> [REQUIRED ACTION]: Beginning with the line that contains "Letter from Tadeusz", copy each subsequent line of the data below through the last one, including both ends but not the pictures.

Dataset records:
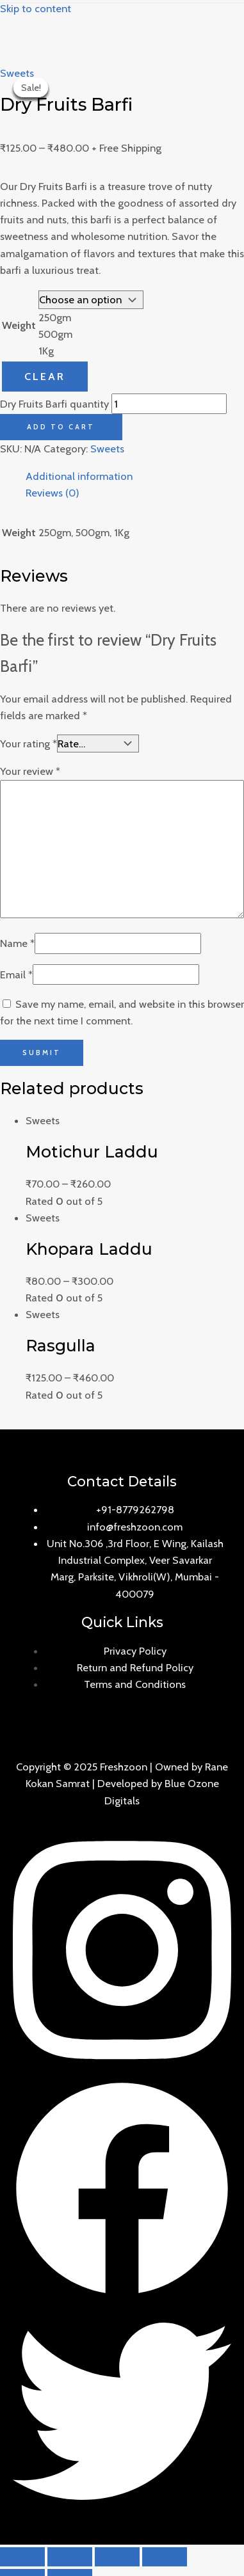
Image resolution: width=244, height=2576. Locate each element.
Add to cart (61, 426)
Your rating (28, 743)
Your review (30, 771)
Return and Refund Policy (135, 1667)
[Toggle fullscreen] (117, 2556)
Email (16, 974)
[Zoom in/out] (164, 2556)
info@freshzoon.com (135, 1526)
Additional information (79, 476)
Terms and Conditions (135, 1684)
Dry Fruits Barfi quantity (54, 403)
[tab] (135, 476)
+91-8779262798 (135, 1509)
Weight (19, 325)
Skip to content (35, 8)
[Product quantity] (169, 404)
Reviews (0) (52, 492)
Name (17, 943)
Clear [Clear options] (44, 376)
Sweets (17, 73)
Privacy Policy (135, 1650)
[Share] (69, 2556)
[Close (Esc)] (22, 2556)
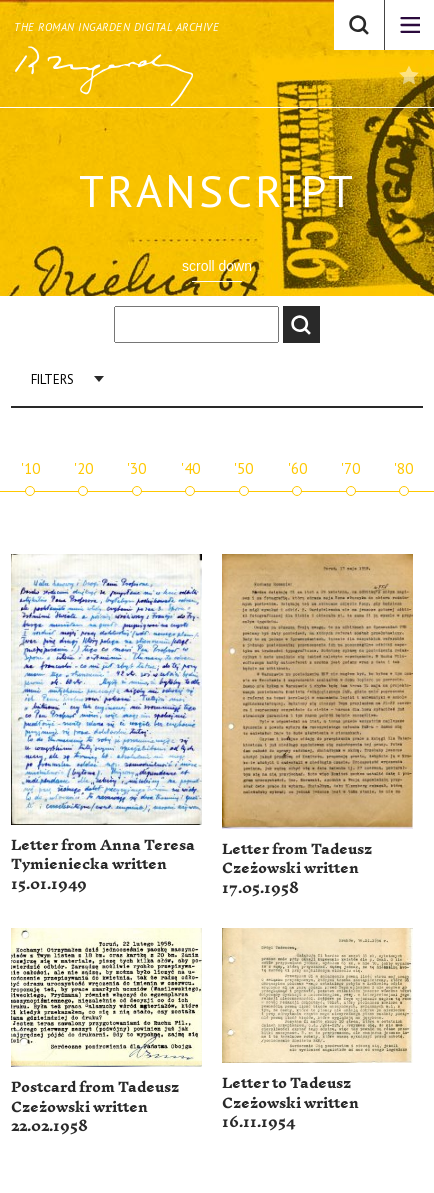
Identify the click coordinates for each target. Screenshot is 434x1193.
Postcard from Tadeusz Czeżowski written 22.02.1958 (95, 1107)
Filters (52, 379)
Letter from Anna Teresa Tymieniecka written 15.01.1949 (103, 865)
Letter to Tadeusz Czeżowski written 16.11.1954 (290, 1103)
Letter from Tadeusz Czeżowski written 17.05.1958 (297, 869)
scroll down (217, 266)
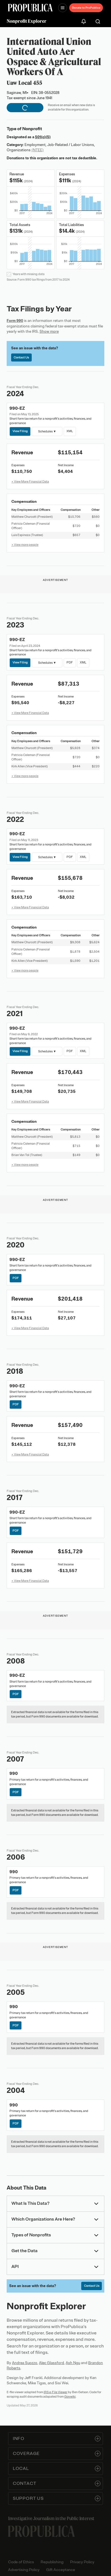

> [PROBLEM SOLUTION]:
Letter from Tadeusz Czeżowski written 17.05.1958 (297, 869)
scroll down (217, 266)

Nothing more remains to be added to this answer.